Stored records
----
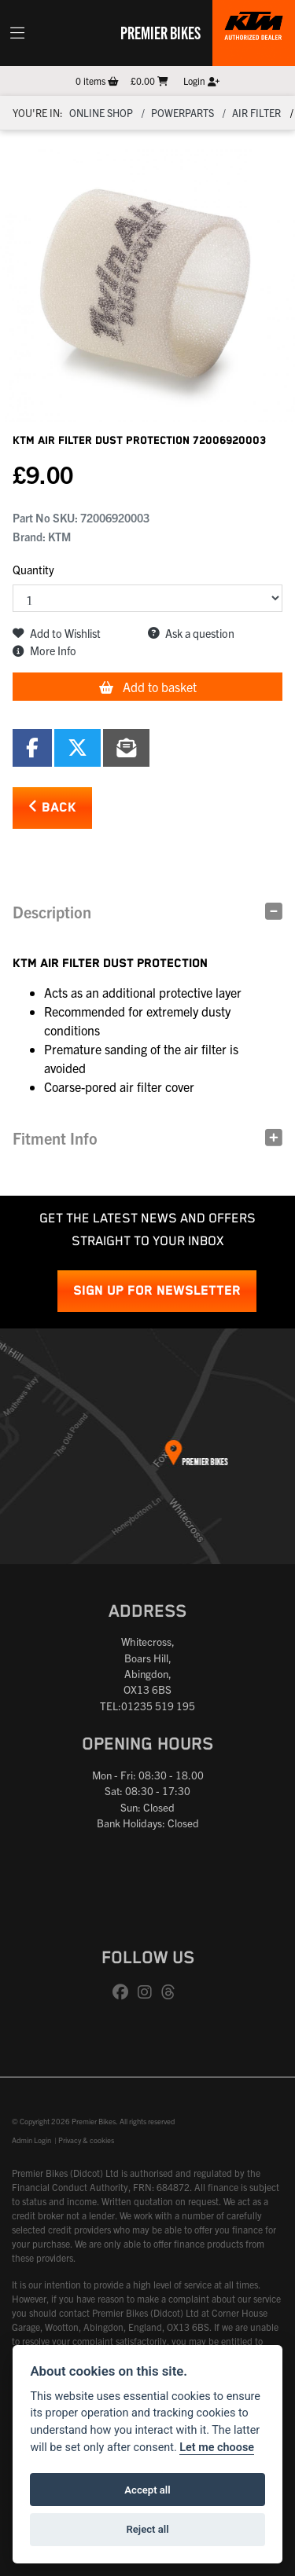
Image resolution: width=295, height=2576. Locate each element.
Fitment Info (55, 1138)
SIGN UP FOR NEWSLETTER (157, 1291)
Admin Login (31, 2140)
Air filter (256, 112)
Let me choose (216, 2447)
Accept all (147, 2490)
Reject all (147, 2529)
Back (52, 807)
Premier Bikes (160, 32)
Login (201, 80)
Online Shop (101, 112)
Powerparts (182, 112)
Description (52, 912)
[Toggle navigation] (17, 33)
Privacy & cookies (86, 2140)
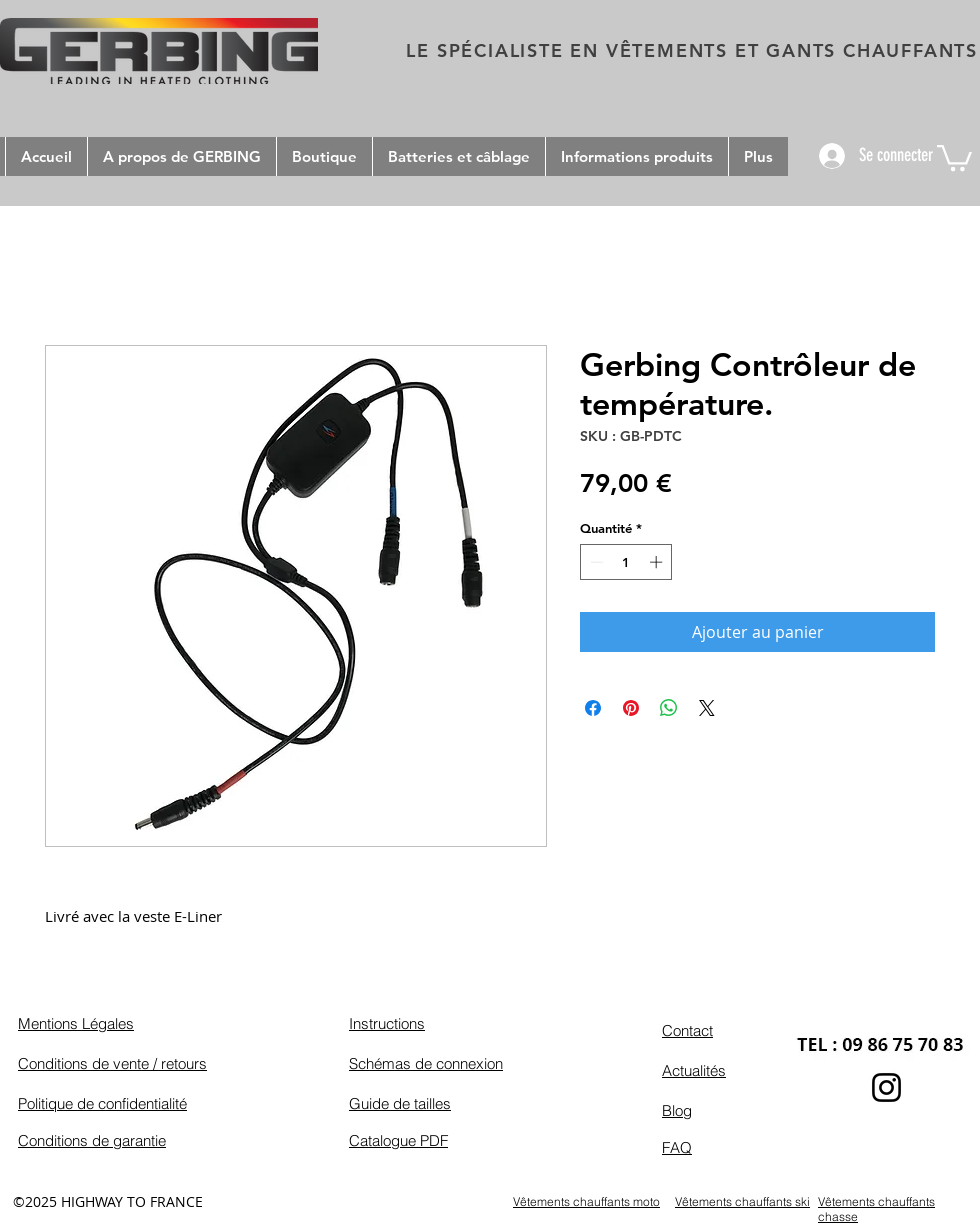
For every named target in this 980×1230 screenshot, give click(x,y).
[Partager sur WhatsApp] (669, 708)
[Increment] (658, 562)
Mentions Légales (76, 1023)
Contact (687, 1030)
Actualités (694, 1070)
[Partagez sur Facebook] (593, 708)
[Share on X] (707, 708)
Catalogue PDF (398, 1140)
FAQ (677, 1147)
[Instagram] (886, 1087)
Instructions (387, 1023)
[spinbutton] (626, 562)
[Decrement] (595, 562)
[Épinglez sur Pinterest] (631, 708)
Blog (677, 1110)
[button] (954, 156)
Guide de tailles (400, 1103)
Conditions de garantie (92, 1140)
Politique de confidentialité (102, 1103)
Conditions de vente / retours (112, 1063)
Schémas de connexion (426, 1063)
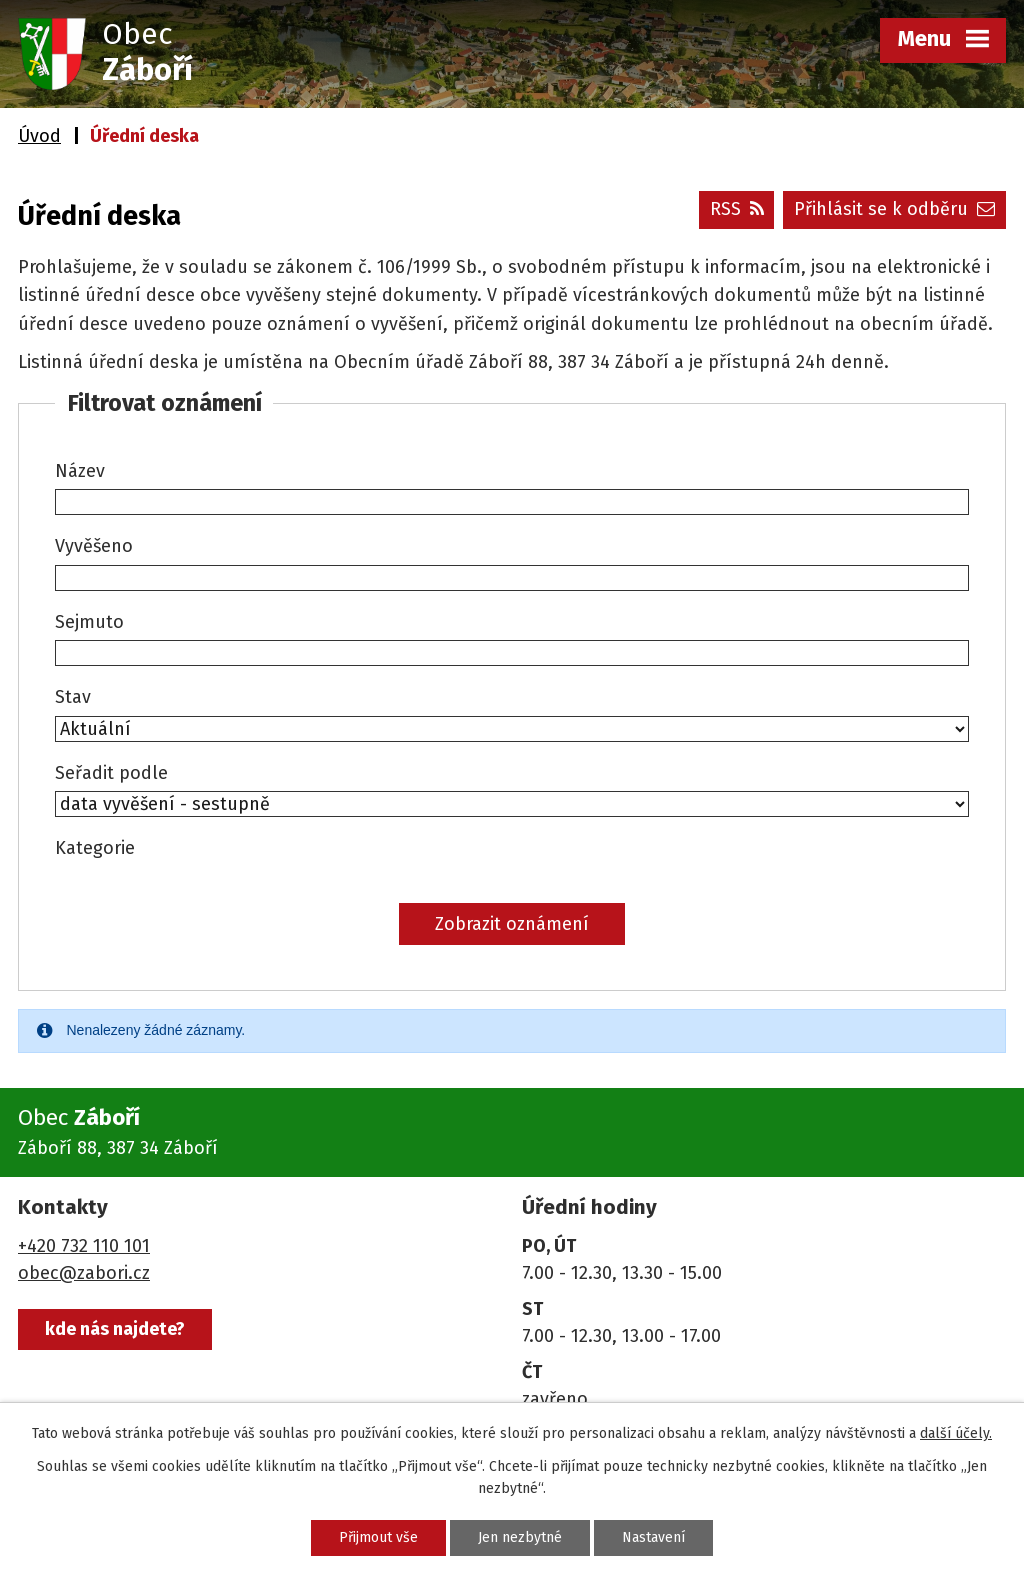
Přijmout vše (378, 1537)
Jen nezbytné (520, 1537)
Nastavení (653, 1537)
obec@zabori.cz (84, 1273)
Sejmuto (89, 622)
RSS (737, 209)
----
Number of lines above holding "Conditions"? Give that number alone.

2